Sub-system development is basically process of creating building blocks for a project. In fact, those sub-systems are not always developed from scratch for purposes of this particular project. Quite often developers can use sub-systems of different projects or even integrate some side-developed components. Sub-systems are usually developed in parallel. If the system developing process goes step-by-step, one component after another, it becomes very hard and expensive to make modifications. And there is (almost) always modifications to be done during development.

Systems integration is a process of putting all independently developed sub-systems into one. Integrating all the components at a time sounds like good way, but on practice it is not always possible, because development of different sub-systems takes different time. Also, adding sub-systems one-by-one or at least by blocks or sections reduces number of errors.

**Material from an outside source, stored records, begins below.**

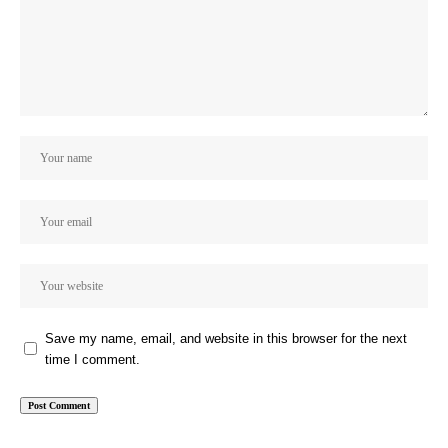
Save my name, email, and website in this browser for the next
time I comment.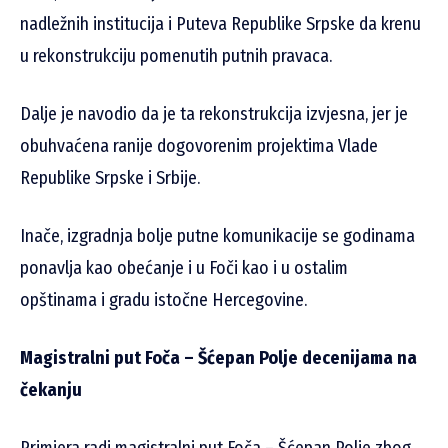
nadležnih institucija i Puteva Republike Srpske da krenu
u rekonstrukciju pomenutih putnih pravaca.
Dalje je navodio da je ta rekonstrukcija izvjesna, jer je
obuhvaćena ranije dogovorenim projektima Vlade
Republike Srpske i Srbije.
Inače, izgradnja bolje putne komunikacije se godinama
ponavlja kao obećanje i u Foči kao i u ostalim
opštinama i gradu istočne Hercegovine.
Magistralni put Foča – Šćepan Polje decenijama na
čekanju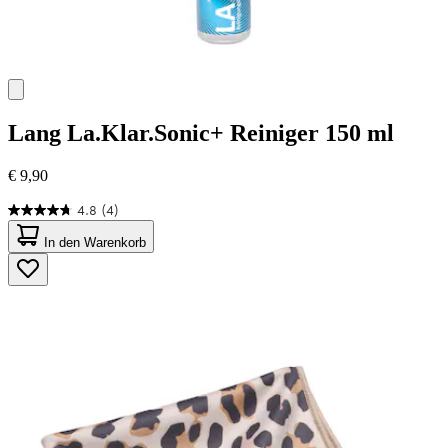
Lang
La.Klar.Sonic+ Reiniger 150 ml
€ 9,90
4.8
(4)
4.8
von
In den Warenkorb
5
Sternen.
4
Bewertungen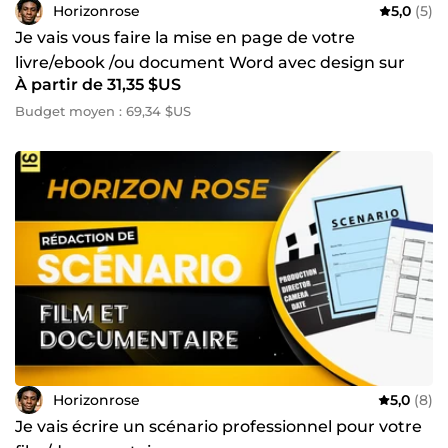
Horizonrose
5,0
(5)
Je vais vous faire la mise en page de votre
livre/ebook /ou document Word avec design sur
À partir de 31,35 $US
Canva
Budget moyen : 69,34 $US
Horizonrose
5,0
(8)
Je vais écrire un scénario professionnel pour votre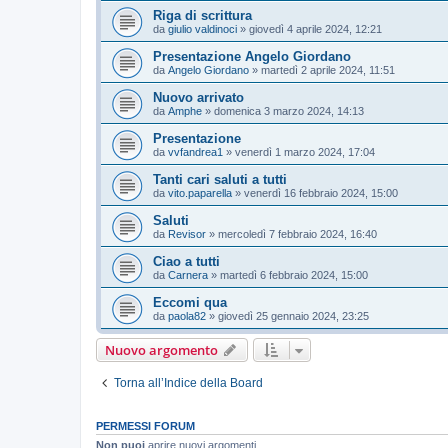
Riga di scrittura
da
giulio valdinoci
»
giovedì 4 aprile 2024, 12:21
Presentazione Angelo Giordano
da
Angelo Giordano
»
martedì 2 aprile 2024, 11:51
Nuovo arrivato
da
Amphe
»
domenica 3 marzo 2024, 14:13
Presentazione
da
vvfandrea1
»
venerdì 1 marzo 2024, 17:04
Tanti cari saluti a tutti
da
vito.paparella
»
venerdì 16 febbraio 2024, 15:00
Saluti
da
Revisor
»
mercoledì 7 febbraio 2024, 16:40
Ciao a tutti
da
Carnera
»
martedì 6 febbraio 2024, 15:00
Eccomi qua
da
paola82
»
giovedì 25 gennaio 2024, 23:25
Nuovo argomento
Torna all’Indice della Board
PERMESSI FORUM
Non puoi
aprire nuovi argomenti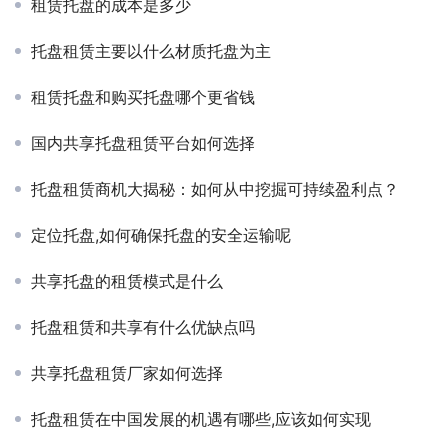
租赁托盘的成本是多少
托盘租赁主要以什么材质托盘为主
租赁托盘和购买托盘哪个更省钱
国内共享托盘租赁平台如何选择
托盘租赁商机大揭秘：如何从中挖掘可持续盈利点？
定位托盘,如何确保托盘的安全运输呢
共享托盘的租赁模式是什么
托盘租赁和共享有什么优缺点吗
共享托盘租赁厂家如何选择
托盘租赁在中国发展的机遇有哪些,应该如何实现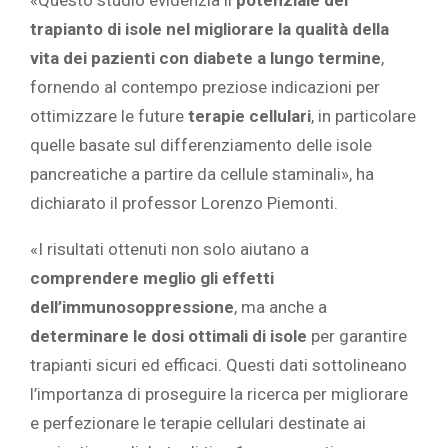
«Questo studio evidenzia il
potenziale del
trapianto di isole nel migliorare la qualità della
vita dei pazienti con diabete a lungo termine
,
fornendo al contempo preziose indicazioni per
ottimizzare le future
terapie cellulari
, in particolare
quelle basate sul differenziamento delle isole
pancreatiche a partire da cellule staminali», ha
dichiarato il professor Lorenzo Piemonti.
«I risultati ottenuti non solo aiutano a
comprendere meglio gli effetti
dell’immunosoppressione
, ma anche a
determinare le dosi ottimali di isole
per garantire
trapianti sicuri ed efficaci. Questi dati sottolineano
l’importanza di proseguire la ricerca per migliorare
e perfezionare le terapie cellulari destinate ai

At finally, software evolution. This process is more abstract and doesn’t not directly related to first development, but still is very important. While developing software systems, changes can come even during designing and implementation, and of course more changes will come after some period of use. There may be just bug-fixing changes or adding new requirements. Changes should not be just technically motivated, different points of view should be taken to analyze process, such as business and technical prospective.

System decommissioning means taking the system out of service after the end of its useful operation lifetime. Hardware can be recycled, software can be reused for some different purposes or just be ‘forgotten’. Anyway, for a software, decommissioning is not such a big problem.

Software development might be such a complex process, so it is impossible to create a product alone or create it within small group of developers. In a complex projects organisational processes are important.

My thoughts:

After this chapter I can see the difference between two general types of systems when it comes to software or hardware, also now I understand why different objectives demand different sort of system. Any technical operation (mostly cyclic, or with no need to analyze situation in real-time, especially when it comes to something moral-related) can be done easily by technical systems, but there’s no such machine that can do anything without human. Socio-technical systems come along when there’s an objective and work on something to achieve that objective needs several decisions to make, and quite often those decisions can be made only by human.

Socio-technical systems seems more flexible and useful in many cases, still, there are a lot of disadvantages of this system. Human resource is not the best when it comes to errors (mistakes) and supporting socio-technical system in general is much more expensive.

Steps of developing model are familiar to me in general, but there are some new details we didn’t face while developing model for our Monopoly game, because even though we work almost as people work during large project, we didn’t face the same problems as, for example, Mac OS developers do. That’s why I found this chapter useful.